The series tells the story of the fight for the Equal Rights Amendment (ERA), one of the two great battles which defined 1970s American feminism, along with the fight over abortion rights and Roe vs. Wade. On one side, there are the leading American feminists of the 1970s: Steinem, Abzug, Friedan and Shirley Chisholm, the first Black politician to be elected to Congress. On the other, are socially conservative women led by Phyllis Schlafly, a right-wing Catholic from Alton, Illinois.
What is so interesting about Mrs. America is that it gives due attention to Schlafly, as opposed to the better-known east coast feminists like Steinem, Abzug and Friedan. Portrayed by Blanchett, Schlafly comes across as part monster, part spokeswoman for the conservative revolution which changed 1970s and 1980s America.

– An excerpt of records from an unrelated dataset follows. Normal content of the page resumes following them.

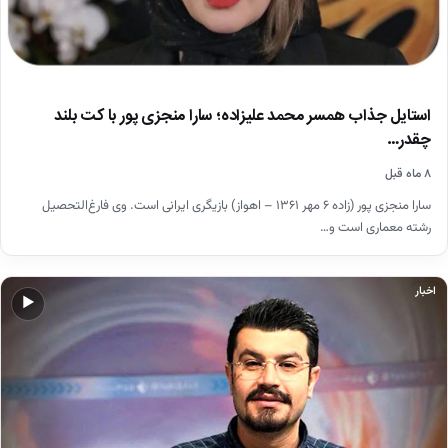
استایل جذاب همسر محمد علیزاده؛ سارا منجزی پور با کت بلند
چقدر…
۸ ماه قبل
سارا منجزی پور (زاده ۶ مهر ۱۳۶۱ – اهواز) بازیگری ایرانی است. وی فارغ‌التحصیل
رشته معماری است و…
اخبار
▶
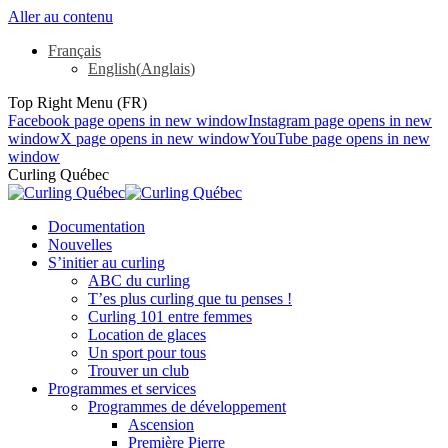
Aller au contenu
Français
English
(
Anglais
)
Top Right Menu (FR)
Facebook page opens in new window
Instagram page opens in new
window
X page opens in new window
YouTube page opens in new
window
Curling Québec
Documentation
Nouvelles
S’initier au curling
ABC du curling
T’es plus curling que tu penses !
Curling 101 entre femmes
Location de glaces
Un sport pour tous
Trouver un club
Programmes et services
Programmes de développement
Ascension
Première Pierre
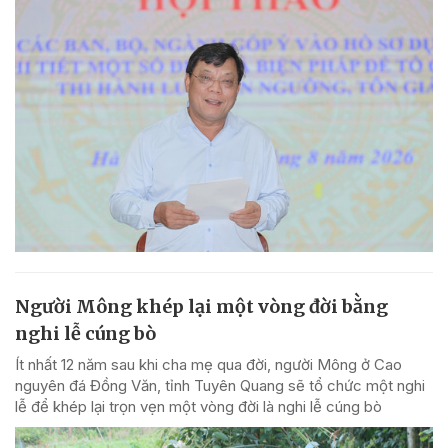
Người Mông khép lại một vòng đời bằng
nghi lễ cúng bò
Ít nhất 12 năm sau khi cha mẹ qua đời, người Mông ở Cao
nguyên đá Đồng Văn, tỉnh Tuyên Quang sẽ tổ chức một nghi
lễ để khép lại trọn vẹn một vòng đời là nghi lễ cúng bò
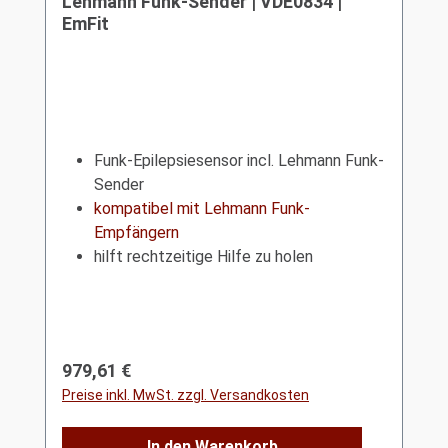
Lehmann Funk-Sender | VDE0834 |
EmFit
Funk-Epilepsiesensor incl. Lehmann Funk-
Sender
kompatibel mit Lehmann Funk-
Empfängern
hilft rechtzeitige Hilfe zu holen
Regulärer Preis:
979,61 €
Preise inkl. MwSt. zzgl. Versandkosten
In den Warenkorb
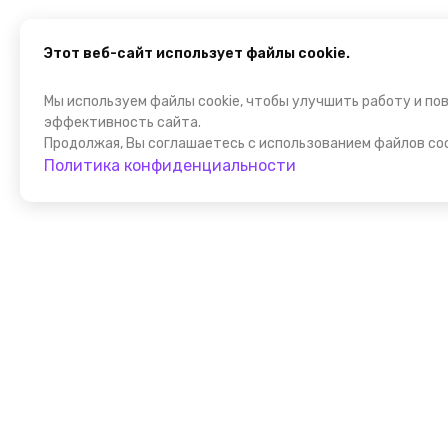
Этот веб-сайт использует файлы cookie.
Мы используем файлы cookie, чтобы улучшить работу и по
эффективность сайта.
Продолжая, Вы соглашаетесь с использованием файлов coo
Политика конфиденциальности
Присоедин
к FindGid!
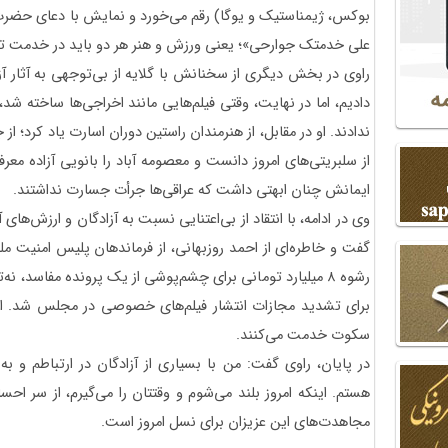
بوکس، ژیمناستیک و یوگا) رقم می‌خورد و نمایش با دعای حضر
علی خدمتک جوارحی»؛ یعنی ورزش و هنر هر دو باید در خدمت تع
راوی در بخش دیگری از سخنانش با گلایه از بی‌توجهی به آثار آزاد
دادیم، اما در نهایت، وقتی فیلم‌هایی مانند اخراجی‌ها ساخته ش
ندادند. او در مقابل، از هنرمندان راستین دوران اسارت یاد کرد؛ از 
از سلبریتی‌های امروز دانست و معصومه آباد را بانویی آزاده معر
ایمانش چنان ابهتی داشت که عراقی‌ها جرأت جسارت نداشتند.
وی در ادامه، با انتقاد از بی‌اعتنایی نسبت به آزادگان و ارزش‌ه
رشوه ۸ میلیارد تومانی برای چشم‌پوشی از یک پرونده مفاسد، نه
برای تشدید مجازات انتشار فیلم‌های خصوصی در مجلس شد. این ا
سکوت خدمت می‌کنند.
در پایان، راوی گفت: من با بسیاری از آزادگان در ارتباطم و 
هستم. اینکه امروز بلند می‌شوم و وقتتان را می‌گیرم، از سر ا
مجاهدت‌های این عزیزان برای نسل امروز است.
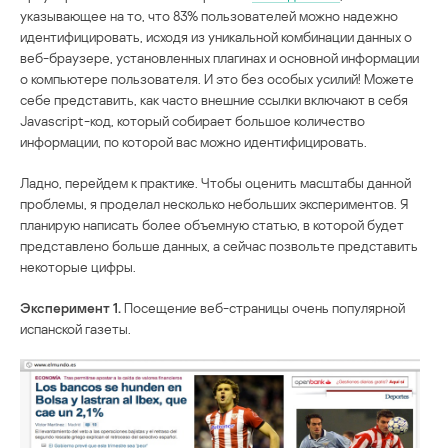
указывающее на то, что 83% пользователей можно надежно
идентифицировать, исходя из уникальной комбинации данных о
веб-браузере, установленных плагинах и основной информации
о компьютере пользователя. И это без особых усилий! Можете
себе представить, как часто внешние ссылки включают в себя
Javascript-код, который собирает большое количество
информации, по которой вас можно идентифицировать.
Ладно, перейдем к практике. Чтобы оценить масштабы данной
проблемы, я проделал несколько небольших экспериментов. Я
планирую написать более объемную статью, в которой будет
представлено больше данных, а сейчас позвольте представить
некоторые цифры.
Эксперимент 1.
Посещение веб-страницы очень популярной
испанской газеты.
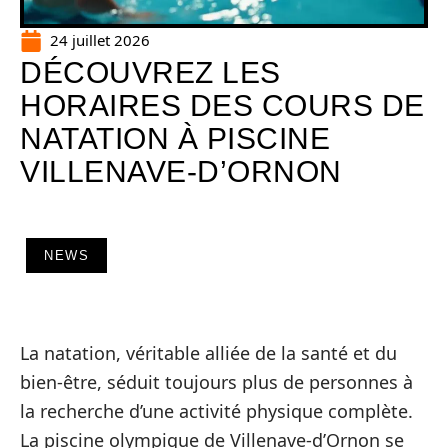
24 juillet 2026
DÉCOUVREZ LES
HORAIRES DES COURS DE
NATATION À PISCINE
VILLENAVE-D’ORNON
NEWS
La natation, véritable alliée de la santé et du
bien-être, séduit toujours plus de personnes à
la recherche d’une activité physique complète.
La piscine olympique de Villenave-d’Ornon se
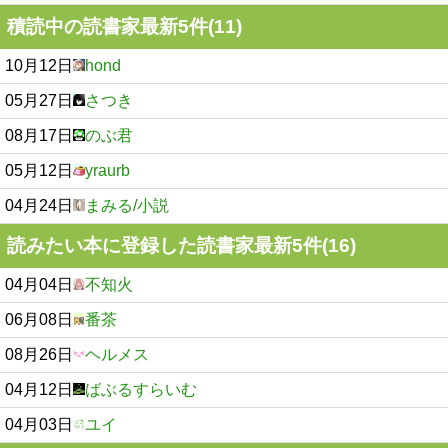
積読中の読書家最新5件(11)
10月12日
hond
05月27日
さつき
08月17日
のぶ君
05月12日
yraurb
04月24日
まみる/小説
読みたい本に登録した読書家最新5件(16)
04月04日
不知火
06月08日
番茶
08月26日
ヘルメス
04月12日
ばぶるすらいむ
04月03日
ユイ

The series, created by Canadian TV writer, Dahvi Waller (Desperate Housewives, Mad Men), does a good job of putting the battle over the ERA in a larger context: the battle between the east coast left and the social conservatives of middle America who made Reaganism possible, devoutly Christian, anti-communist and passionately opposed to the big social changes of the Sixties and Seventies, abortion, feminism, gay rights and the ERA. Figures like Jesse Helms, a far-right Republican from North Carolina who served in the Senate for thirty years, and Jerry Falwell, a Southern Baptist and conservative activist, are name-checked.
Activists from Left and Right are routinely betrayed by Washington politicians, and the series does a good job of presenting the splits within both movements. Will white feminists stand by a Black politician like Shirley Chisholm? Will lesbian activists be sold down the river by the more pragmatic women behind the ERA? Will Reagan give a top political job to Schlafly, who did so much to get him elected in 1979?
The best thing about Mrs. America is how even-handed it is in its politics. Of course, the production’s heart lies with the feminists, but Schlafly steals the show. She is not treated as a fool or a bigot. Above all, there are scenes reminiscent of the BBC2 documentary series, Thatcher: A Very British Revolution, with its extraordinary footage of Thatcher, the only women in the shadow cabinet, surrounded by middle-aged men in grey suits. Schlafly is clever, passionate, principled, but she is living in a man’s world, patronised by male politicians (at one point she is asked to take minutes at a meeting, as the only woman there). The series is a superb reminder of what kind of place 1970s America was. Secretaries are harassed by their bosses, women are constantly talked down to, treated as second-rate citizens by their husbands.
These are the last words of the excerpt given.